> MATERIALS PROVIDED
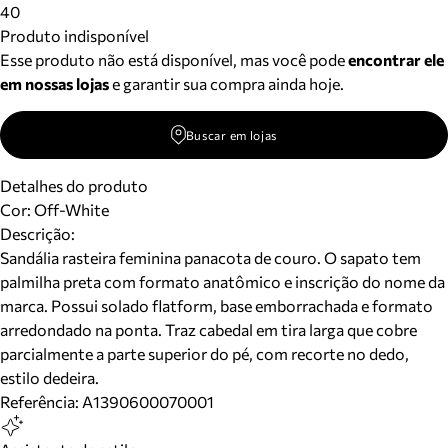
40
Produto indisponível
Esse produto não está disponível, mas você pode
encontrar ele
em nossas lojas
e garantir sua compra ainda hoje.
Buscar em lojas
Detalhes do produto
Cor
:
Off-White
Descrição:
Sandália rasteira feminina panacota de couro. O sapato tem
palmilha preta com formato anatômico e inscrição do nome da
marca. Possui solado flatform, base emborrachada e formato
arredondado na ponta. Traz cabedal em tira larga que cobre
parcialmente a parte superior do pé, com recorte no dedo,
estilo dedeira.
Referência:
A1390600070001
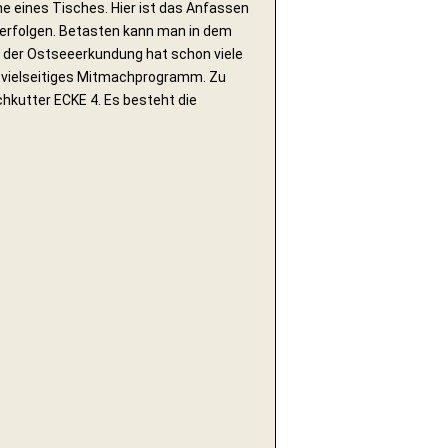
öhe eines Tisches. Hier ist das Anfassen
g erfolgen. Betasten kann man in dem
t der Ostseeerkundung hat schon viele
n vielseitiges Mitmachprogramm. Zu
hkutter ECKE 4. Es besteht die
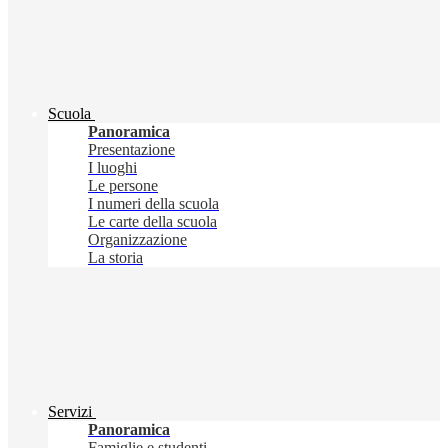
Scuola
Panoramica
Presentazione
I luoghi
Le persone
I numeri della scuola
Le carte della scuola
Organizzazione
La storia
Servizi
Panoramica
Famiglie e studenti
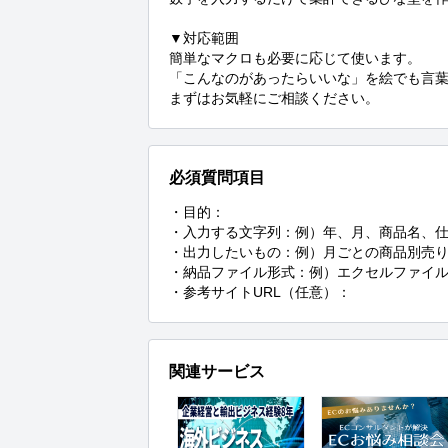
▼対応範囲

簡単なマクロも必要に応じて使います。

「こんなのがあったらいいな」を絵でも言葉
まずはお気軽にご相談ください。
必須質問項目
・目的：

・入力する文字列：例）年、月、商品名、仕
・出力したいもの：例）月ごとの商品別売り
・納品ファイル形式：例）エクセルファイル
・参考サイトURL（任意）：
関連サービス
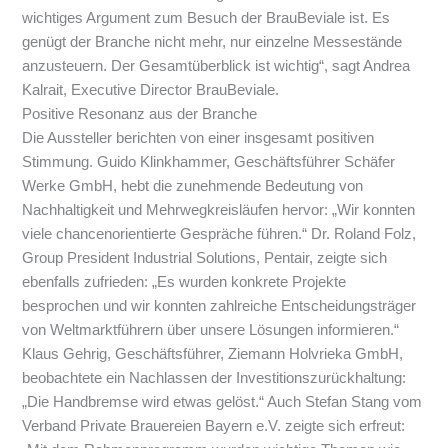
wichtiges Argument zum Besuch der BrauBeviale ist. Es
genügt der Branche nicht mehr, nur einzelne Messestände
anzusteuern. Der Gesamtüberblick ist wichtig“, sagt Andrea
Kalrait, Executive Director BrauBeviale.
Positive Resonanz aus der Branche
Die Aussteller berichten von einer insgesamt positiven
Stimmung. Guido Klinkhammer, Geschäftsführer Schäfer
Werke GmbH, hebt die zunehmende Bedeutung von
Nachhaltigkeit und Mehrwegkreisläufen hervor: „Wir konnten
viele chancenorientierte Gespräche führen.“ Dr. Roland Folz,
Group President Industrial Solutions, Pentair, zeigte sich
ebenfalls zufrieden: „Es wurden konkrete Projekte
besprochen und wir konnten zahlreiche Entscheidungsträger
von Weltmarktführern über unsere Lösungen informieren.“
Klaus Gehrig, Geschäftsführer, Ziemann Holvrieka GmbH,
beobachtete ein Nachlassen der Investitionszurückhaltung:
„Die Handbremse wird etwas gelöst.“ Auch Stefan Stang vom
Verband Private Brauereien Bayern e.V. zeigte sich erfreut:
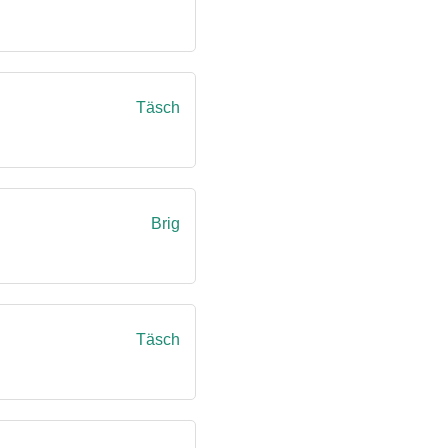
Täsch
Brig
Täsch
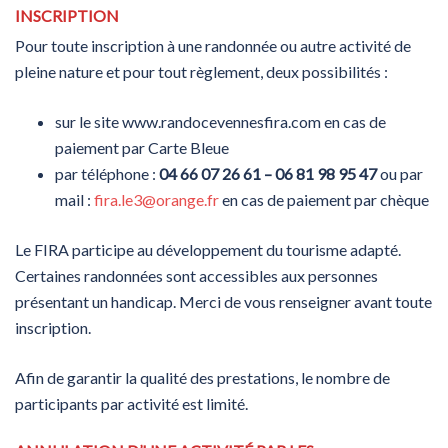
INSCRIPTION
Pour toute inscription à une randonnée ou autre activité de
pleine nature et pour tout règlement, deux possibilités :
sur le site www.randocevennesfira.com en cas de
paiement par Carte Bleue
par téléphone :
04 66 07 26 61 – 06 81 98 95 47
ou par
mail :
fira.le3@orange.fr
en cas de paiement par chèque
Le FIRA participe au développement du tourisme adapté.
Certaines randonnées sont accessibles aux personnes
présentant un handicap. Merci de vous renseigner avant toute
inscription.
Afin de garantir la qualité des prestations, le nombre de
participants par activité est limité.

> EXERCISE DESCRIPTION
Set the pictures aside and retype exactly the lines above from the line with "t der Ostseeerkundung hat schon viele" to the line with "Pour toute inscription", both included, adding no others.

> EXERCISE ANSWER
t der Ostseeerkundung hat schon viele
n vielseitiges Mitmachprogramm. Zu
hkutter ECKE 4. Es besteht die
Scuola
Panoramica
Presentazione
I luoghi
Le persone
I numeri della scuola
Le carte della scuola
Organizzazione
La storia
Servizi
Panoramica
Famiglie e studenti
▼対応範囲

簡単なマクロも必要に応じて使います。

「こんなのがあったらいいな」を絵でも言葉
まずはお気軽にご相談ください。
必須質問項目
・目的：

・入力する文字列：例）年、月、商品名、仕
・出力したいもの：例）月ごとの商品別売り
・納品ファイル形式：例）エクセルファイル
・参考サイトURL（任意）：
関連サービス
wichtiges Argument zum Besuch der BrauBeviale ist. Es
genügt der Branche nicht mehr, nur einzelne Messestände
anzusteuern. Der Gesamtüberblick ist wichtig“, sagt Andrea
Kalrait, Executive Director BrauBeviale.
Positive Resonanz aus der Branche
Die Aussteller berichten von einer insgesamt positiven
Stimmung. Guido Klinkhammer, Geschäftsführer Schäfer
Werke GmbH, hebt die zunehmende Bedeutung von
Nachhaltigkeit und Mehrwegkreisläufen hervor: „Wir konnten
viele chancenorientierte Gespräche führen.“ Dr. Roland Folz,
Group President Industrial Solutions, Pentair, zeigte sich
ebenfalls zufrieden: „Es wurden konkrete Projekte
besprochen und wir konnten zahlreiche Entscheidungsträger
von Weltmarktführern über unsere Lösungen informieren.“
Klaus Gehrig, Geschäftsführer, Ziemann Holvrieka GmbH,
beobachtete ein Nachlassen der Investitionszurückhaltung:
„Die Handbremse wird etwas gelöst.“ Auch Stefan Stang vom
Verband Private Brauereien Bayern e.V. zeigte sich erfreut:
Täsch
Brig
Täsch
INSCRIPTION
Pour toute inscription à une randonnée ou autre activité de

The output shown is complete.